Gene Co-expression Network Analysis for Identifying Modules and Functionally Enriched Pathways in Vitiligo Disease: A Systems Biology Study
The key gene modules in Vitiligo disease
Vitiligo is the most common cause of skin, hair, and oral depigmentation which is known as an autoimmune disorder. Genetic and environmental factors have important roles in the progression of the disease. Dysregulation of gene expression, like microRNAs (miRNA), may serve as major relevant factors. Several biological processes are involved in vitiligo disease and developing a comprehensive approach helps us to better understand the molecular mechanisms of disease.
In this research, we describe how a weighted gene co-expression network analysis as a systems biology approach assists to define the primary gene modules, hub genes, and messenger RNA (mRNA)-miRNA regulatory network in vitiligo disease as the novel biomarkers.
The results demonstrated a module with a high correlation with vitiligo state. Moreover, gene enrichment analysis showed that this module's genes were mostly involved in some biological activities including G protein-coupled receptors signaling pathway, lymphocyte chemotaxis, chemokine activity, neutrophil migration, granulocyte chemotaxis, etc.

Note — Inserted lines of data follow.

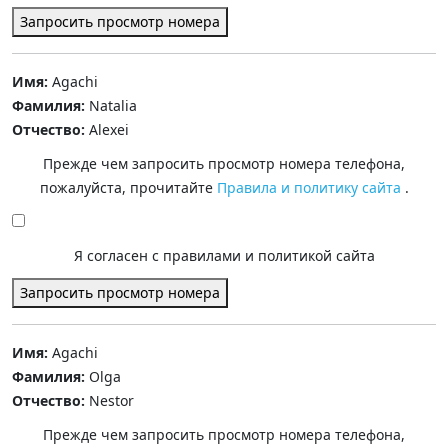
Запросить просмотр номера
Имя:
Agachi
Фамилия:
Natalia
Отчество:
Alexei
Прежде чем запросить просмотр номера телефона,
пожалуйста, прочитайте
Правила и политику сайта
.
Я согласен с правилами и политикой сайта
Запросить просмотр номера
Имя:
Agachi
Фамилия:
Olga
Отчество:
Nestor
Прежде чем запросить просмотр номера телефона,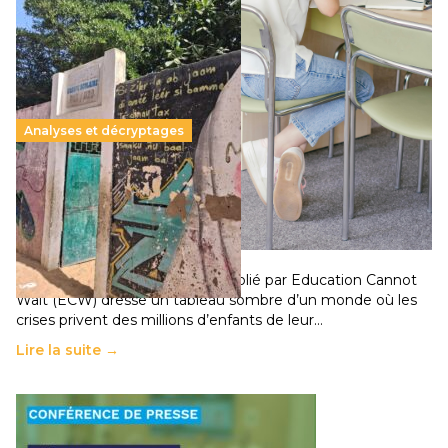
Analyses et décryptages
258 millions d’enfants victimes de la guerre, des
chocs climatiques et des déplacements de
population
11 juillet 2026
-
National
Un nouveau rapport mondial publié par Education Cannot
Wait (ECW) dresse un tableau sombre d’un monde où les
crises privent des millions d’enfants de leur…
Lire la suite →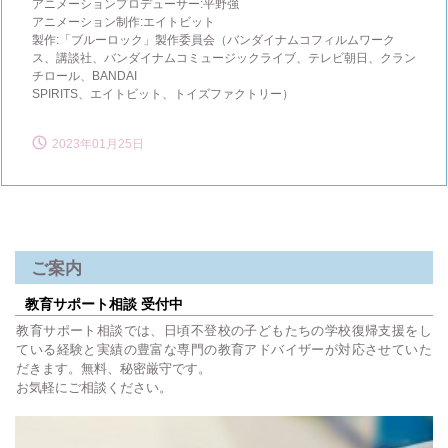
アニメーションプロデューサー:平野強
アニメーション制作:エイトビット
製作:「ブルーロック」製作委員会（バンダイナムコフィルムワーク
ス、講談社、バンダイナムコミュージックライブ、テレビ朝日、クラン
チロール、BANDAI
SPIRITS、エイトビット、トイズファクトリー）
2023年01月25日
ご案内
教育サポート相談 受付中
教育サポート相談では、日頃不登校の子どもたちの学校復帰支援をし
ている経験と実績の豊富な専門の教育アドバイザーが対応させていた
だきます。無料、秘密厳守です。
お気軽にご相談ください。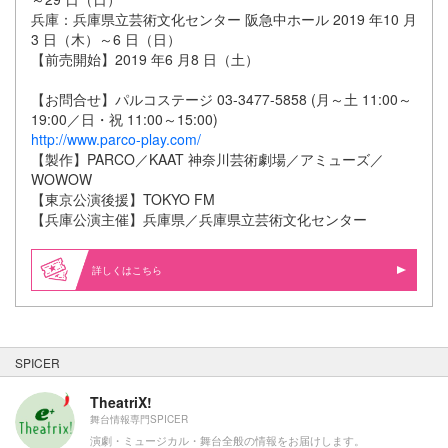
兵庫：兵庫県立芸術文化センター 阪急中ホール 2019 年10 月
3 日（木）～6 日（日）
【前売開始】2019 年6 月8 日（土）
【お問合せ】パルコステージ 03-3477-5858 (月～土 11:00～
19:00／日・祝 11:00～15:00)
http://www.parco-play.com/
【製作】PARCO／KAAT 神奈川芸術劇場／アミューズ／
WOWOW
【東京公演後援】TOKYO FM
【兵庫公演主催】兵庫県／兵庫県立芸術文化センター
詳しくはこちら
SPICER
TheatriX!
舞台情報専門SPICER
演劇・ミュージカル・舞台全般の情報をお届けします。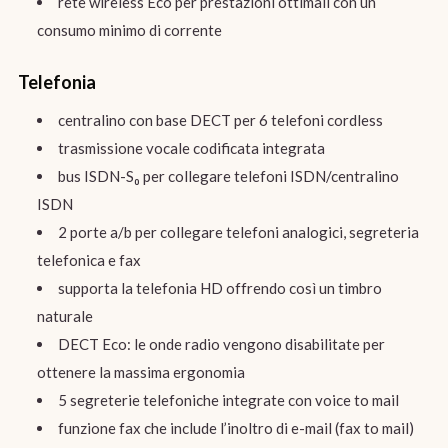
rete wireless Eco per prestazioni ottimali con un
consumo minimo di corrente
Telefonia
centralino con base DECT per 6 telefoni cordless
trasmissione vocale codificata integrata
bus ISDN-S₀ per collegare telefoni ISDN/centralino
ISDN
2 porte a/b per collegare telefoni analogici, segreteria
telefonica e fax
supporta la telefonia HD offrendo così un timbro
naturale
DECT Eco: le onde radio vengono disabilitate per
ottenere la massima ergonomia
5 segreterie telefoniche integrate con voice to mail
funzione fax che include l’inoltro di e-mail (fax to mail)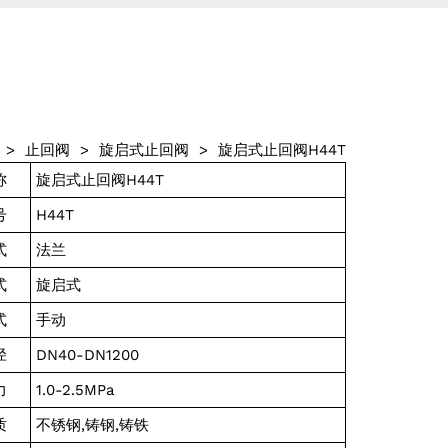
>
止回阀
>
旋启式止回阀
>
旋启式止回阀H44T
称
旋启式止回阀H44T
号
H44T
式
法兰
式
旋启式
式
手动
径
DN40-DN1200
力
1.0-2.5MPa
质
不锈钢,铸钢,铸铁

The co-expression network was constructed using top hub genes of the correlated module which are named as CXCL10, ARL9, AKR1B10, COX7B, RPL26, SPA17, NDUFAF2, RPF2, DAPL1, RPL34, CWC15, NDUFB3, RPL26L1, ACOT13, HSPB11, and NSA2. MicroRNAs prediction tool (miRWalk) revealed top miRNAs correlated with the interested module. Finally, a drug-target network was constructed which indicated interactions of some food and drug administration (FDA) approved drugs with hub genes.
Our findings specified one important module and main hub genes which can be considered as novel biomarkers for vitiligo therapeutic purposes.